The World’s Cheapest Cat Owner
A lady called about a cat that she had adopted 4 years ago that she had never gotten around to getting spayed. The discharge from the cat’s most recent heat cycle seemed to have a milky component to it this time, plus it was persisting for much longer than typical. My receptionist explained to her that this could be the result of a abnormal hormonal cycle, but it could also be the result of a dangerous uterine disease called pyometra. The client then asked, “If the doctor examines the cat and finds that it is just a heat cycle, I don’t have to pay for the visit, right?” My receptionist explained to her that it is my time she is paying for and that she will be assessed an exam fee regardless of the ultimate diagnosis.

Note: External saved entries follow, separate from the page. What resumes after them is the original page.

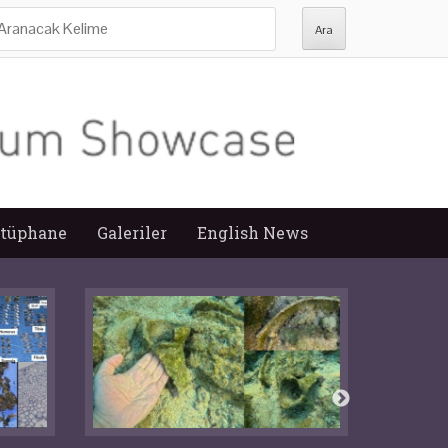
ra:
tüphane
Galeriler
English News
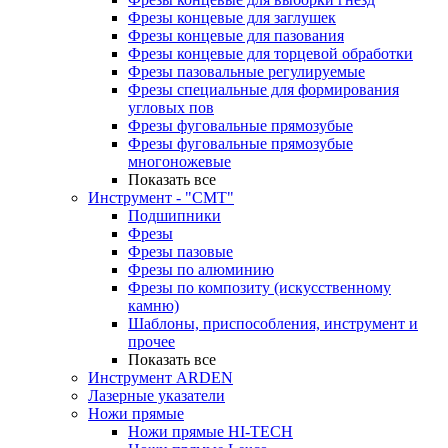
Фрезы концевые для заглушек
Фрезы концевые для пазования
Фрезы концевые для торцевой обработки
Фрезы пазовальные регулируемые
Фрезы специальные для формирования
угловых пов
Фрезы фуговальные прямозубые
Фрезы фуговальные прямозубые
многоножевые
Показать все
Инструмент - "СМТ"
Подшипники
Фрезы
Фрезы пазовые
Фрезы по алюминию
Фрезы по композиту (искусственному
камню)
Шаблоны, приспособления, инструмент и
прочее
Показать все
Инструмент ARDEN
Лазерные указатели
Ножи прямые
Ножи прямые HI-TECH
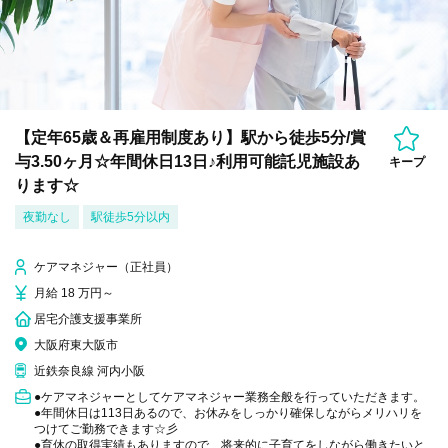
【定年65歳＆再雇用制度あり】駅から徒歩5分/賞
与3.50ヶ月☆年間休日13日♪利用可能託児施設あ
キープ
ります☆
夜勤なし
駅徒歩5分以内
ケアマネジャー（正社員）
月給 18 万円～
居宅介護支援事業所
大阪府東大阪市
近鉄奈良線 河内小阪
●ケアマネジャーとしてケアマネジャー業務全般を行っていただきます。
●年間休日は113日あるので、お休みをしっかり確保しながらメリハリを
つけてご勤務できます☆彡
●育休の取得実績もありますので、将来的に子育てをしながら働きたいと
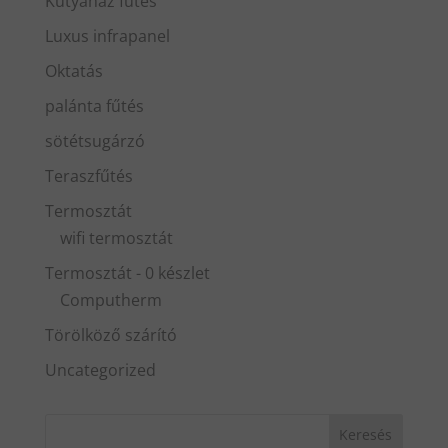
Kutyaház fűtés
Luxus infrapanel
Oktatás
palánta fűtés
sötétsugárzó
Teraszfűtés
Termosztát
wifi termosztát
Termosztát - 0 készlet
Computherm
Törölköző szárító
Uncategorized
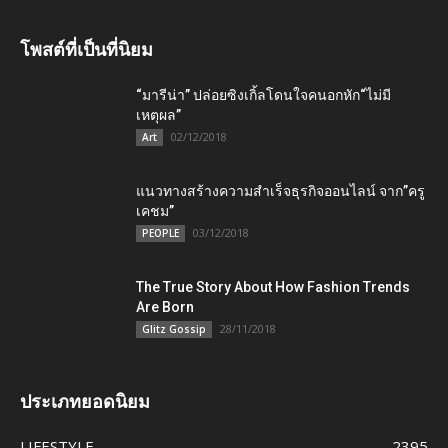
โพสต์ที่เป็นที่นิยม
“มารีน่า” ปล่อยซิงเกิ้ลโดนใจคนอกหัก“ไม่มี
เหตุผล”
02/12/2018
Art
แนวทางสร้างความสำเร็จธุรกิจออนไลน์ จาก”ครู
เคชม”
03/12/2018
PEOPLE
The True Story About How Fashion Trends
Are Born
28/11/2018
Glitz Gossip
ประเภทยอดนิยม
LIFESTYLE
2395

The lady brought the cat in, and after I examined the patient and took an x-ray, I determined that there is a good chance that the cat had pyometra, and that we should proceed with surgery ASAP. I explained that prognosis is good if I can removed the uterus without spillage of uterine contents, a circumstance that is dependent on the severity of the disease. However, if there is spillage or rupture, then the prognosis is very guarded. The lady then asked, “Okay, there is spillage she ends up dying, I don’t have to pay for the surgery, right?” To this I explained, that whether she live or dies, O/R time will have been booked, anesthesia, fluids and drugs will have been administered, and my time will have been dedicated to working on her pet. I told her that, while I expect the cat to live, in the less likely event that she did not, she will be responsible for her bill nonetheless.
Well, the surgery went fine with no spillage. However, I like to keep pyometra patients for 2-3 days on IV fluid an antibiotics to flush out toxins and control bacteria that may have contaminated the surgery on a microscopic level. This gives the patient the best odds of survival, and well as decrease complications. Already having fully known that this is the method by which pyometra surgeries proceed, not wanting to pay for the hospitalization, the owner changed her mind right after surgery, and demanded that we release the cat in her care.

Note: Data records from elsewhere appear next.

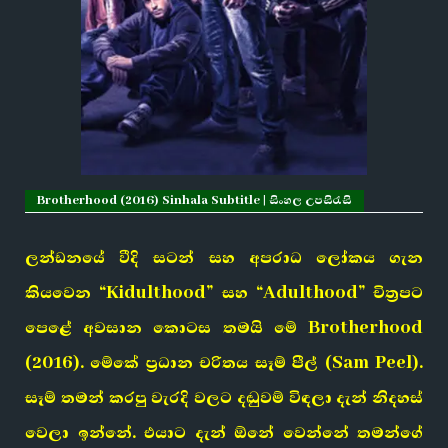
Brotherhood (2016) Sinhala Subtitle | සිංහල උපසිරැසි
ලන්ඩනයේ වීදි සටන් සහ අපරාධ ලෝකය ගැන
කියවෙන “Kidulthood” සහ “Adulthood” චිත්‍රපට
පෙළේ අවසාන කොටස තමයි මේ Brotherhood
(2016). මේකේ ප්‍රධාන චරිතය සෑම් පීල් (Sam Peel).
සෑම් තමන් කරපු වැරදි වලට දඬුවම් විඳලා දැන් නිදහස්
වෙලා ඉන්නේ. එයාට දැන් ඕනේ වෙන්නේ තමන්ගේ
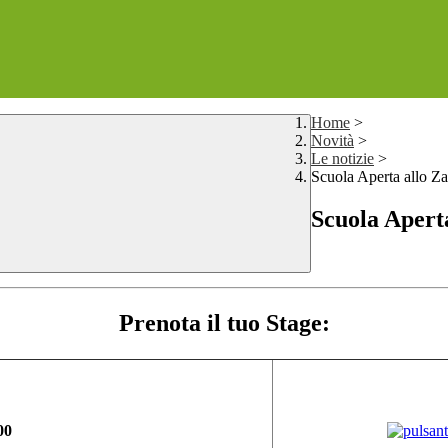
Home
>
Novità
>
Le notizie
>
Scuola Aperta allo Za
Scuola Aperta
Prenota il tuo Stage:
00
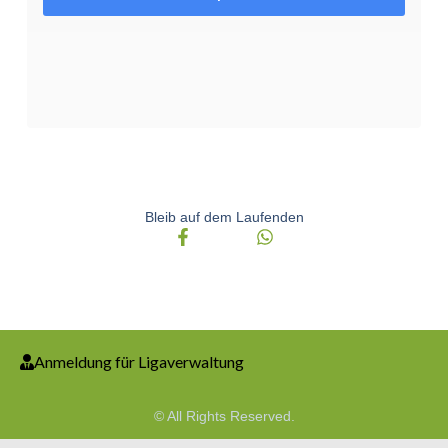
Bleib auf dem Laufenden
Anmeldung für Ligaverwaltung
© All Rights Reserved.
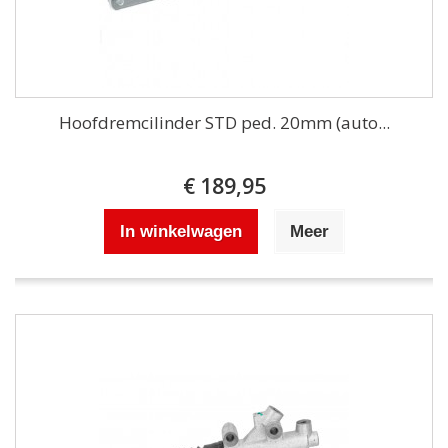
Hoofdremcilinder STD ped. 20mm (auto...
€ 189,95
In winkelwagen
Meer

Luckily, the cat survived with no complications.
Check His Teeth???
A cat who is notoriously a VERY fractious patient in the office came in for bloodwork to monitor his thyroid due to a long history of hyperthyroidism. Following the typical hissing, growling, swatting, biting, urinating, defecating ordeal that requires three technicians to successfully obtain blood from this patient, they quickly got the patient back into his carrier, barely escaping with their fingers intact. The owner who has witnessed all of this, as well as a long history of this kind of behavior from her cat, with all seriousness asked, “Oh, I forgot, his breath is stinky these days, will you pull him back out and check his teeth.” I answered, “You must be joking.”